#### [INFORMATION PROVIDED]
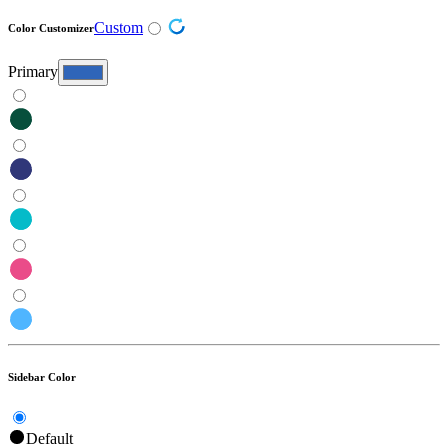
Custom
Color Customizer
Primary
Sidebar Color
Default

#### [TASK ITEM]
Set the material down exactly, images excluded.

#### [ANSWER TO THIS EXERCISE]
Custom
Color Customizer
Primary
Sidebar Color
Default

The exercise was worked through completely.